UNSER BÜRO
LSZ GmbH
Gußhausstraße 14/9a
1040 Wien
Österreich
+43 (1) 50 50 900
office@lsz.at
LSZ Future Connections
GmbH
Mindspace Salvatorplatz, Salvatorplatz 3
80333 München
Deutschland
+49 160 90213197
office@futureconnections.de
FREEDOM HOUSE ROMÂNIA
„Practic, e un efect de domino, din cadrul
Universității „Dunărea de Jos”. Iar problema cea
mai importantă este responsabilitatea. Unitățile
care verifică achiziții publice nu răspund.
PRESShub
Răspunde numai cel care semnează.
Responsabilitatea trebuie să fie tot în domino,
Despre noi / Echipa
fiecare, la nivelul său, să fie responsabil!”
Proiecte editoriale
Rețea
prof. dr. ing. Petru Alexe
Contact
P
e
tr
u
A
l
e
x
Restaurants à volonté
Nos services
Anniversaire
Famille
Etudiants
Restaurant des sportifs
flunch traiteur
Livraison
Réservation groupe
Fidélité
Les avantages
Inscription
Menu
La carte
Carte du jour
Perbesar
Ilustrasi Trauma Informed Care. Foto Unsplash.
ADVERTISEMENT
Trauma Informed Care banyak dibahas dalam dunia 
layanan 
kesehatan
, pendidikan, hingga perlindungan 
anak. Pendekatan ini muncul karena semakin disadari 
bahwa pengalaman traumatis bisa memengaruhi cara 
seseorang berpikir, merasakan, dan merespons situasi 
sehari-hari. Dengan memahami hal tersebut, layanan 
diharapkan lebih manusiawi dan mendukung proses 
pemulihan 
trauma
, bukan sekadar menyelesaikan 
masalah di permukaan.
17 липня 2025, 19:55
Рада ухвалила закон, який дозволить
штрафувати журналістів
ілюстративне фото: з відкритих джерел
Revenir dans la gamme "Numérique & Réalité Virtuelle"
--- --- ---
The records above are to be written out again word for word.

• _Result for this task_
UNSER BÜRO
LSZ GmbH
Gußhausstraße 14/9a
1040 Wien
Österreich
+43 (1) 50 50 900
office@lsz.at
LSZ Future Connections
GmbH
Mindspace Salvatorplatz, Salvatorplatz 3
80333 München
Deutschland
+49 160 90213197
office@futureconnections.de
FREEDOM HOUSE ROMÂNIA
„Practic, e un efect de domino, din cadrul
Universității „Dunărea de Jos”. Iar problema cea
mai importantă este responsabilitatea. Unitățile
care verifică achiziții publice nu răspund.
PRESShub
Răspunde numai cel care semnează.
Responsabilitatea trebuie să fie tot în domino,
Despre noi / Echipa
fiecare, la nivelul său, să fie responsabil!”
Proiecte editoriale
Rețea
prof. dr. ing. Petru Alexe
Contact
P
e
tr
u
A
l
e
x
Restaurants à volonté
Nos services
Anniversaire
Famille
Etudiants
Restaurant des sportifs
flunch traiteur
Livraison
Réservation groupe
Fidélité
Les avantages
Inscription
Menu
La carte
Carte du jour
Perbesar
Ilustrasi Trauma Informed Care. Foto Unsplash.
ADVERTISEMENT
Trauma Informed Care banyak dibahas dalam dunia 
layanan 
kesehatan
, pendidikan, hingga perlindungan 
anak. Pendekatan ini muncul karena semakin disadari 
bahwa pengalaman traumatis bisa memengaruhi cara 
seseorang berpikir, merasakan, dan merespons situasi 
sehari-hari. Dengan memahami hal tersebut, layanan 
diharapkan lebih manusiawi dan mendukung proses 
pemulihan 
trauma
, bukan sekadar menyelesaikan 
masalah di permukaan.
17 липня 2025, 19:55
Рада ухвалила закон, який дозволить
штрафувати журналістів
ілюстративне фото: з відкритих джерел
Revenir dans la gamme "Numérique & Réalité Virtuelle"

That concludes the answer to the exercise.